[Collected data]
+++

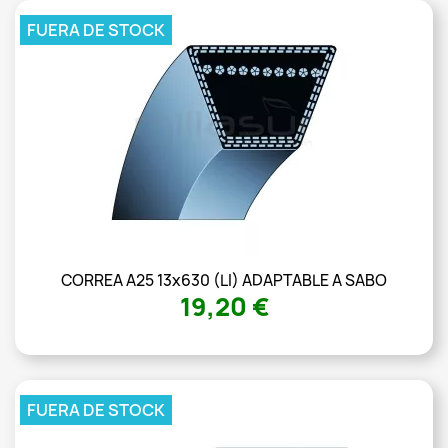
FUERA DE STOCK
CORREA A25 13x630 (LI) ADAPTABLE A SABO
19,20 €
FUERA DE STOCK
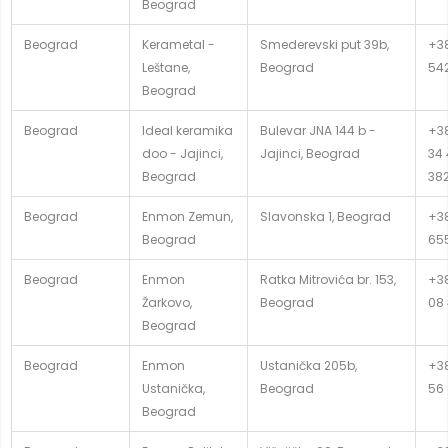
Beograd
Beograd
Kerametal -
Smederevski put 39b,
+3
Leštane,
Beograd
54
Beograd
Beograd
Ideal keramika
Bulevar JNA 144 b -
+38
doo - Jajinci,
Jajinci, Beograd
34 
Beograd
382
Beograd
Enmon Zemun,
Slavonska 1, Beograd
+38
Beograd
65
Beograd
Enmon
Ratka Mitrovića br. 153,
+38
Žarkovo,
Beograd
08
Beograd
Beograd
Enmon
Ustanička 205b,
+38
Ustanička,
Beograd
56
Beograd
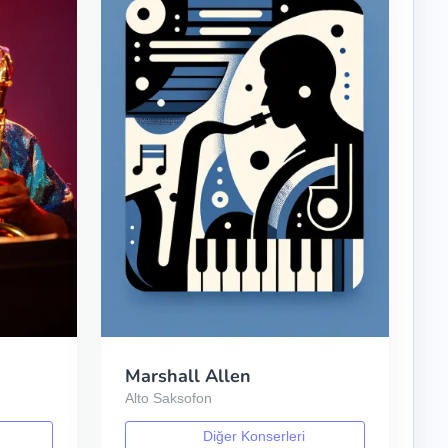
Marshall Allen
Alto Saksofon
Diğer Konserleri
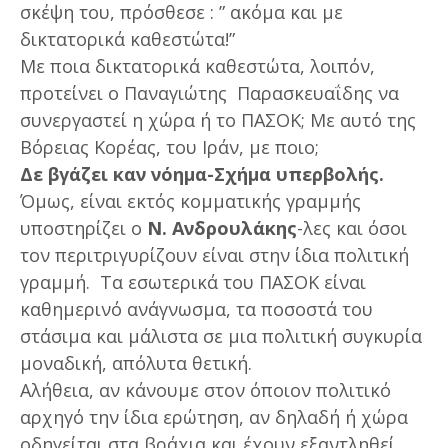
σκέψη του, πρόσθεσε : ” ακόμα και με
δικτατορικά καθεστώτα!”
Με ποια δικτατορικά καθεστώτα, λοιπόν,
προτείνει ο Παναγιώτης Παρασκευαΐδης να
συνεργαστεί η χώρα ή το ΠΑΣΟΚ; Με αυτό της
Βόρειας Κορέας, του Ιράν, με ποιο;
Δε βγάζει καν νόημα-Σχήμα υπερβολής.
Όμως, είναι εκτός κομματικής γραμμής
υποστηρίζει ο
Ν. Ανδρουλάκης
-λες και όσοι
τον περιτριγυρίζουν είναι στην ίδια πολιτική
γραμμή. Τα εσωτερικά του ΠΑΣΟΚ είναι
καθημερινό ανάγνωσμα, τα ποσοστά του
στάσιμα και μάλιστα σε μια πολιτική συγκυρία
μοναδική, απόλυτα θετική.
Αλήθεια, αν κάνουμε στον όποιον πολιτικό
αρχηγό την ίδια ερώτηση, αν δηλαδή ή χώρα
οδηγείται στα βράχια και έχουν εξαντληθεί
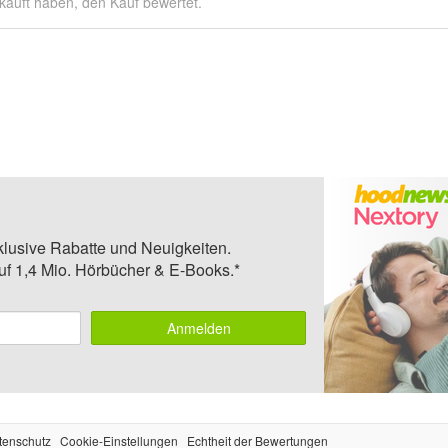
kauft haben, den Kauf bewertet.
klusive Rabatte und Neuigkeiten.
auf 1,4 Mio. Hörbücher & E-Books.*
Anmelden
tenschutz
Cookie-Einstellungen
Echtheit der Bewertungen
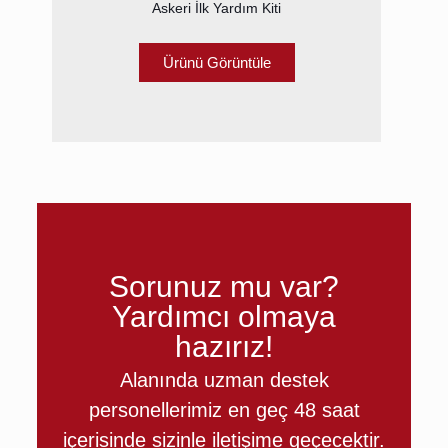
Askeri İlk Yardım Kiti
Ürünü Görüntüle
Sorunuz mu var?
Yardımcı olmaya
hazırız!
Alanında uzman destek
personellerimiz en geç 48 saat
içerisinde sizinle iletişime geçecektir.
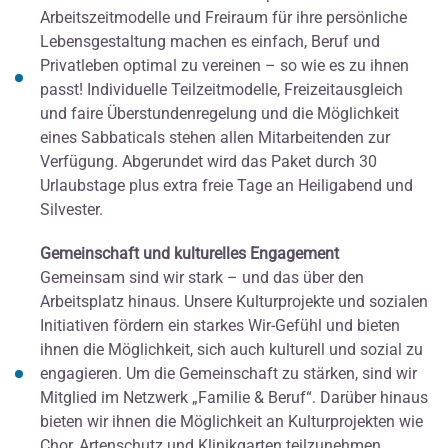
Arbeitszeitmodelle und Freiraum für ihre persönliche
Lebensgestaltung machen es einfach, Beruf und
Privatleben optimal zu vereinen – so wie es zu ihnen
passt! Individuelle Teilzeitmodelle, Freizeitausgleich
und faire Überstundenregelung und die Möglichkeit
eines Sabbaticals stehen allen Mitarbeitenden zur
Verfügung. Abgerundet wird das Paket durch 30
Urlaubstage plus extra freie Tage an Heiligabend und
Silvester.
Gemeinschaft und kulturelles Engagement
Gemeinsam sind wir stark – und das über den
Arbeitsplatz hinaus. Unsere Kulturprojekte und sozialen
Initiativen fördern ein starkes Wir-Gefühl und bieten
ihnen die Möglichkeit, sich auch kulturell und sozial zu
engagieren. Um die Gemeinschaft zu stärken, sind wir
Mitglied im Netzwerk „Familie & Beruf“. Darüber hinaus
bieten wir ihnen die Möglichkeit an Kulturprojekten wie
Chor, Artenschutz und Klinikgarten teilzunehmen.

+++

[Task statement]
Reproduce the lines from the line containing "içerisinde sizinle iletişime geçecektir." through the end of the records above, exactly and inclusively, omitting pictures.

[Answer for the task]
içerisinde sizinle iletişime geçecektir.
Arbeitszeitmodelle und Freiraum für ihre persönliche
Lebensgestaltung machen es einfach, Beruf und
Privatleben optimal zu vereinen – so wie es zu ihnen
passt! Individuelle Teilzeitmodelle, Freizeitausgleich
und faire Überstundenregelung und die Möglichkeit
eines Sabbaticals stehen allen Mitarbeitenden zur
Verfügung. Abgerundet wird das Paket durch 30
Urlaubstage plus extra freie Tage an Heiligabend und
Silvester.
Gemeinschaft und kulturelles Engagement
Gemeinsam sind wir stark – und das über den
Arbeitsplatz hinaus. Unsere Kulturprojekte und sozialen
Initiativen fördern ein starkes Wir-Gefühl und bieten
ihnen die Möglichkeit, sich auch kulturell und sozial zu
engagieren. Um die Gemeinschaft zu stärken, sind wir
Mitglied im Netzwerk „Familie & Beruf“. Darüber hinaus
bieten wir ihnen die Möglichkeit an Kulturprojekten wie
Chor, Artenschutz und Klinikgarten teilzunehmen.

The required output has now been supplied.